リンナは思ったのだ、今のままの自分ではまた弄ばれておもちゃにされるだけだと、そんなのはごめんだと、もう弱いままでいるのは嫌だった、このまま生きるくらいなら死んでやると、それほど強い意志を持っていたのだ、だからこそどんな危険が潜んでいるかも分からないこの男の提案に乗った。
「お前はこの地に何かがあると感じたことはあるか?」
ケルシュタインは何やら自慢気に話し始めた。
「長く、なるのか?私は、待てんぞ」
「そう急くな、すぐに終わる」
そしてケルシュタインは再び話し始める。
「私はこの地にてある不思議な力を観測した、それはとても不思議なもので魔術さえ超える強力でありかつ未知な力であった」
(魔法のことだろうか⋯⋯?)
「そしてこの力は世界中どこでも観測された、だが一番強くどこか引力さえ感じるのはこの街グレイスだけだった、つまりこの力の原点がこの街にはあるということだ、魔力を超えた未知の力が、あるのだ!くはははははっ!」
どこか狂ったように目を見開いて笑うケルシュタインに若干引くリンナ、地獄のような空気がその場に流れた。
「そして私はその一部の力を抽出することに成功した、ではこの力をどう使うかと考えた時動物に入れたらどうなるのだろうと思いついたのだ、だがマウスに使った結果、マウスの体は粉々に弾け飛んでしまった、きっと力に耐えられなかったのだろう、そこで私は思ったのだ、この力を人間の体内に入れたいと、だが私は一人、お金がある訳でもない、そんな時にあの愚かな男クルティカが現れた」
「っ!!」
リンナはクルティカという名前が出た途端全身の毛が逆立つ程頭に血が上る。
「ふっ、どうやら相当嫌いなようだな、まぁいい続けよう、クルティカは言った、何か面白いことが起きるものを寄こせと、これはチャンスだと思った私はなんの迷いもなく抽出した力を液体状にした注射器を渡した」
「··········」
ここまでのことはリンナも知っていたことだったため怒りはするものの沸騰させることにはならなかった。

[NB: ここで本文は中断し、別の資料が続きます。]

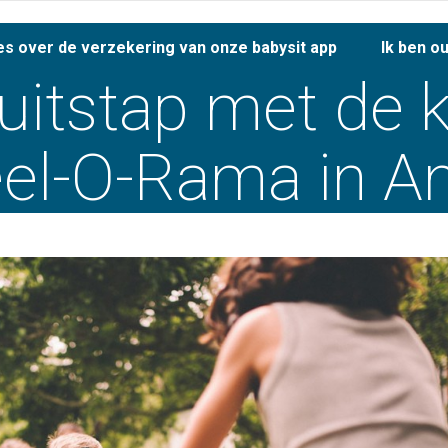
es over de verzekering van onze babysit app
Ik ben o
 uitstap met de 
el-O-Rama in A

「そしてその後クルティカから色々なお前の情報を聞いていくうちに私はある仮説を立てた、”あれほどの力を持つものがただ獣化するだけで終わるわけがなく潜在能力が存在するのではないか”という仮説だ」
「そして私は研究に研究を重ね、ようやく試作第一号が出来上がった」
ケルシュタインは近くにあった紫色の液体が入った試験管を手に取りリンナに見せる。
「これはまだ実感途中のものだ、完全に潜在能力が発現するのかも分からないしどんな副作用があるのかも分からない、そもそも潜在能力なんて無いのかもしれない、とてもとても危険なものだ、それでもお前はこの薬を受け取るか?」
煽るようにリンナの前で試験管を揺らすと、リンナはそんなケルシュタインを鼻で笑った。
「ばかめ、私が、その程度の、ことで、怖気付くと、思ったか?やる、それ以外に、選択肢は、ない」
リンナは笑みを浮かべながらパシっと試験管を奪い取る。
「ふむ、ナマケモノのようにのっそり言うと中々格好がつかないな」
「うるさい」
最後の最後でケルシュタインがそんなことを言ったせいで格好がつかなくなってしまったリンナであった。